Your objective — Return each entry word for word. Leave the images out.

Records from a data collection

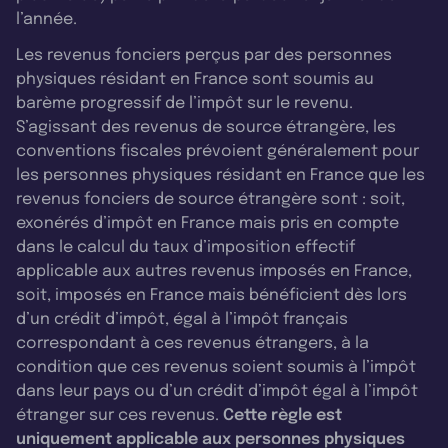
l’année.
Les revenus fonciers perçus par des personnes
physiques résidant en France sont soumis au
barème progressif de l’impôt sur le revenu.
S’agissant des revenus de source étrangère, les
conventions fiscales prévoient généralement pour
les personnes physiques résidant en France que les
revenus fonciers de source étrangère sont : soit,
exonérés d’impôt en France mais pris en compte
dans le calcul du taux d’imposition effectif
applicable aux autres revenus imposés en France,
soit, imposés en France mais bénéficient dès lors
d’un crédit d’impôt, égal à l’impôt français
correspondant à ces revenus étrangers, à la
condition que ces revenus soient soumis à l’impôt
dans leur pays ou d’un crédit d’impôt égal à l’impôt
étranger sur ces revenus.
Cette règle est
uniquement applicable aux personnes physiques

Solution for this problem —
l’année.
Les revenus fonciers perçus par des personnes
physiques résidant en France sont soumis au
barème progressif de l’impôt sur le revenu.
S’agissant des revenus de source étrangère, les
conventions fiscales prévoient généralement pour
les personnes physiques résidant en France que les
revenus fonciers de source étrangère sont : soit,
exonérés d’impôt en France mais pris en compte
dans le calcul du taux d’imposition effectif
applicable aux autres revenus imposés en France,
soit, imposés en France mais bénéficient dès lors
d’un crédit d’impôt, égal à l’impôt français
correspondant à ces revenus étrangers, à la
condition que ces revenus soient soumis à l’impôt
dans leur pays ou d’un crédit d’impôt égal à l’impôt
étranger sur ces revenus.
Cette règle est
uniquement applicable aux personnes physiques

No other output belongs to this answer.